Das wird in dem Buch „Bericht einer deutschen Unternehmung“ sichtbar. Dort dominiert die Idee, Möbel von Bauhaus-Angehörigen neben realisierten und unrealisierten Projekten der Nachkriegszeit zu präsentieren.
AB Das war 1982, der Bruch mit der Vergangenheit. Die neuen Sachen waren sehr konzeptionell. Wewerka holte auch Alison und Peter Smithson zu uns, die damals ein Geheimtipp waren. Ich schätze beide sehr als Architekten (Bauwelt 11.1999), doch ihre Möbel haben kaum eine Chance beim Verkauf.
CD Das stimmt, wir haben es immer wieder versucht. Ihr „collectors table“ wird zwar regelmäßig von einem Kunden aus Mailand bestellt, und die „Lantern“ orderte kürzlich ein Hamburger Händler, der von der Leuchte begeistert war; doch es blieb bei kleinen Stückzahlen. Das ist der Nachteil bei diesen streng konzipierten Objekten. Wir meinen, für zeitlose Modelle ist es nie zu früh oder zu spät. Sie besitzen einen unvergänglichen Charakter. Entwürfe wie der dreibeinige Stuhl von Wewerka werden immer einen Platz in unserem Sortiment behalten.
AB Wewerka hat seinerzeit viel ausgelöst! Er hat zwei symmetrische Stühle zerschnitten und zusammengefügt, um ein neues Sitzgerät zu schaffen, auf dem man unterschiedlichste Sitzhaltungen einnehmen kann.
CD Während der Kölner Möbelmesse in diesem Jahr platzierte ich seine Stühle in der Lobby eines Hotels, in dem wir eine temporäre Bar eingerichtet hatten. Da bildeten sich ständig Gruppen, die sich unterhielten. Auch der Betreiber vom Hotel war angetan und meinte, in den Barcelona-Chairs, die sonst dort stehen, würdem die meisten gebückt mit ihren Mobiltelefonen,sitzen, während dieser Stuhl den Nutzern Haltung verleihe.
Man kann froh sein, dass Sie sich mit einigen Möbeln in Geduld üben.
AB Wir können uns dank der vielen erfolgreichen Kragstühle einen langen Atem leisten. Man muss mit Gestaltern wie Wewerka nur einmal etwas entwickelt haben, und irgendwann wird es dann populär. Gute Dinge geraten schon mal 40 Jahre in Vergessenheit...
Das hat auch etwas damit zu tun, wie ich den Kunden über die Objekte informiere. Welche Wege der Kommunikation beschreiten Sie?

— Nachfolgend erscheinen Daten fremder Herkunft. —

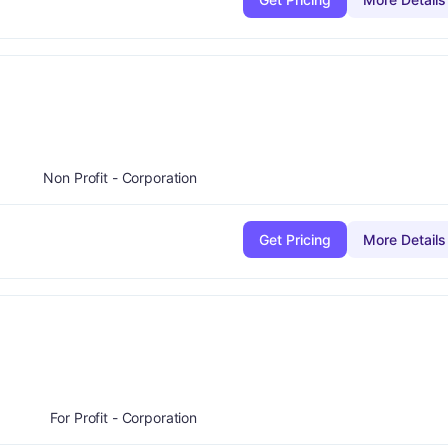
plus
:
A-
Non Profit - Corporation
Get Pricing
More Details
plus
de:
B-
For Profit - Corporation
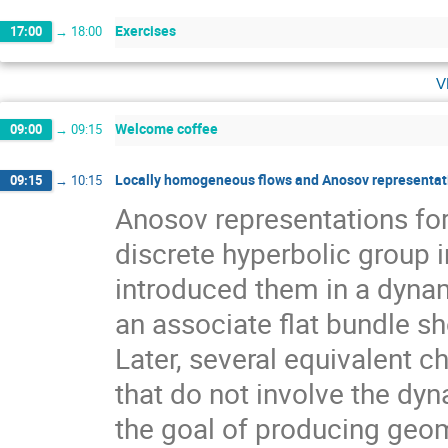
Exercises
17:00
→
18:00
v
Welcome coffee
09:00
→
09:15
Locally homogeneous flows and Anosov representati
09:15
→
10:15
Anosov representations f
discrete hyperbolic group 
introduced them in a dynam
an associate flat bundle sh
Later, several equivalent c
that do not involve the dyn
the goal of producing geom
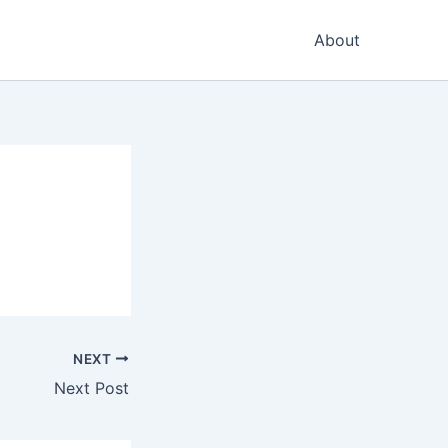
About
NEXT
Next Post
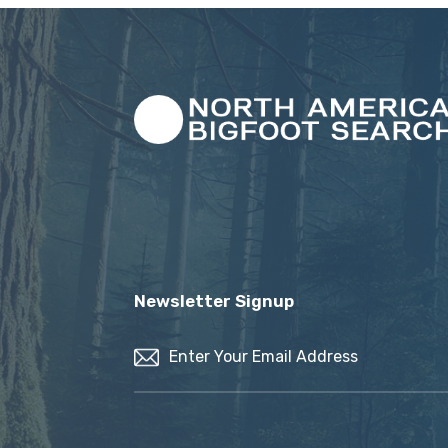
Newsletter Signup
Email
(Required)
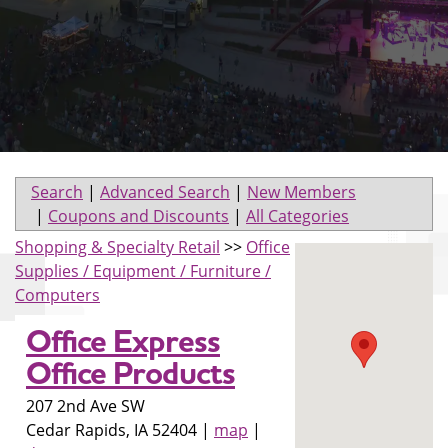
Search
|
Advanced Search
|
New Members
|
Coupons and Discounts
|
All Categories
Shopping & Specialty Retail
>>
Office
Supplies / Equipment / Furniture /
Computers
Office Express
Office Products
207 2nd Ave SW
Cedar Rapids
,
IA
52404
|
map
|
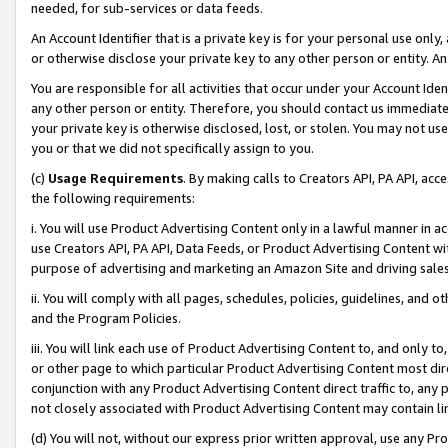
needed, for sub-services or data feeds.
An Account Identifier that is a private key is for your personal use only,
or otherwise disclose your private key to any other person or entity. An A
You are responsible for all activities that occur under your Account Ide
any other person or entity. Therefore, you should contact us immediate
your private key is otherwise disclosed, lost, or stolen. You may not u
you or that we did not specifically assign to you.
(c)
Usage Requirements
. By making calls to Creators API, PA API, ac
the following requirements:
i. You will use Product Advertising Content only in a lawful manner in a
use Creators API, PA API, Data Feeds, or Product Advertising Content wit
purpose of advertising and marketing an Amazon Site and driving sales
ii. You will comply with all pages, schedules, policies, guidelines, and o
and the Program Policies.
iii. You will link each use of Product Advertising Content to, and only 
or other page to which particular Product Advertising Content most direc
conjunction with any Product Advertising Content direct traffic to, any 
not closely associated with Product Advertising Content may contain lin
(d) You will not, without our express prior written approval, use any Pr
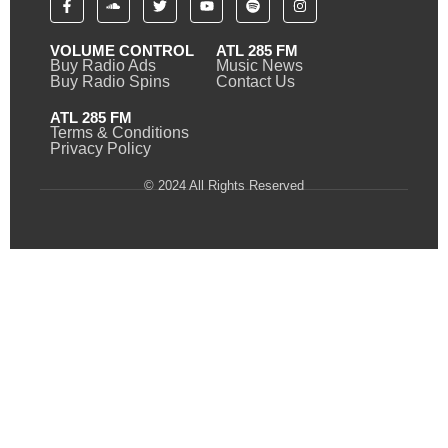
VOLUME CONTROL
ATL 285 FM
Buy Radio Ads
Music News
Buy Radio Spins
Contact Us
ATL 285 FM
Terms & Conditions
Privacy Policy
© 2024 All Rights Reserved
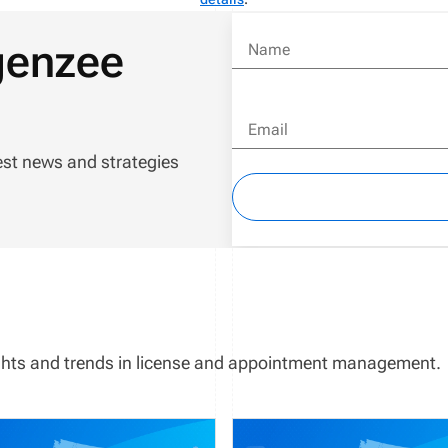
genzee
Name
Email
est news and strategies
sights and trends in license and appointment management.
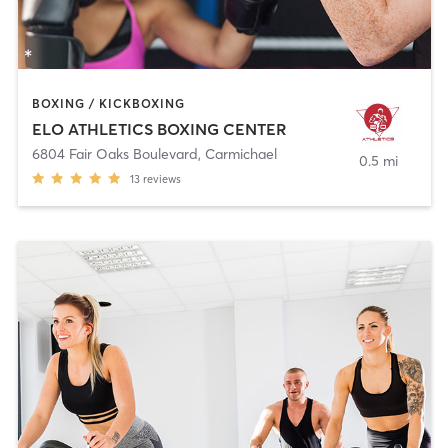
BOXING / KICKBOXING
ELO ATHLETICS BOXING CENTER
6804 Fair Oaks Boulevard
,
Carmichael
0.5 mi
13
reviews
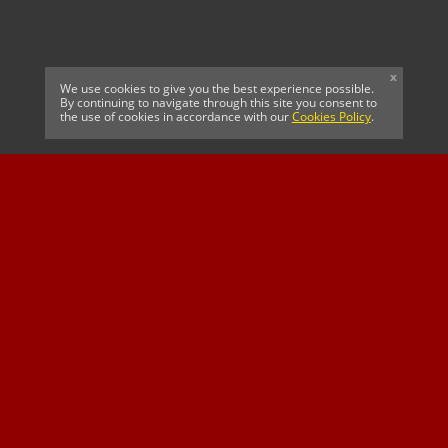
x
We use cookies to give you the best experience possible.
By continuing to navigate through this site you consent to
the use of cookies in accordance with our
Cookies Policy
.
CELTIC FC
Cricket South Africa
SUSSEX CCC
OFFICIAL MAIN CLUB
Official Associate
MAJOR SPONSOR &
SPONSOR
Partner
OFFICIAL BETTING
PARTNER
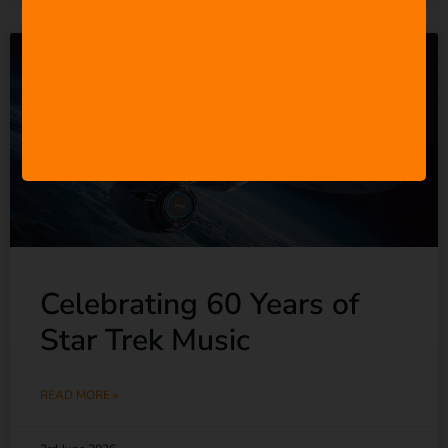
Celebrating 60 Years of
Star Trek Music
READ MORE »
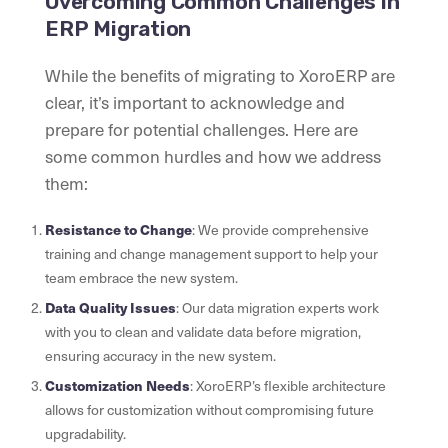
Overcoming Common Challenges in
ERP Migration
While the benefits of migrating to XoroERP are
clear, it’s important to acknowledge and
prepare for potential challenges. Here are
some common hurdles and how we address
them:
Resistance to Change
: We provide comprehensive
training and change management support to help your
team embrace the new system.
Data Quality Issues
: Our data migration experts work
with you to clean and validate data before migration,
ensuring accuracy in the new system.
Customization Needs
: XoroERP’s flexible architecture
allows for customization without compromising future
upgradability.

CD Bislang zeigten wir Möbel immer frei gestellt, um sie für sich selbst sprechen zu lassen. Dar-über hinaus wollen wir diese aber auch in realen Lebenswelten zeigen. Wir brauchten jedoch einen neuen Zusammenhang, um nicht im Studio etwas künstlich inszenieren zu müssen. So entstand das „Orte-Magazin“. Hierfür suchten wir reale Orte, die uns auf besondere Art ansprachen.
Ihre jüngsten Möbel sind von Joop Couwenburg und André Weissert.
CD Beide haben wir auf einer Designmesse entdeckt. Bei Couwenburg faszinierte mich das Recyceln von Flaschenkorken zu Sitzen, das Gestell wurde durch die Tube Aplati konstruktiv zur Reife gebracht. Bei Weissert hingegen überzeugte mich der Tisch, in dem ich ein wenig Prouvé wiedererkannte (Bauwelt 14.2014). Wie bei ihm entstehen die Formen im Kopf, werden aber sofort in der Werkstatt ausprobiert. Das ist die Schnittstelle zu TECTA.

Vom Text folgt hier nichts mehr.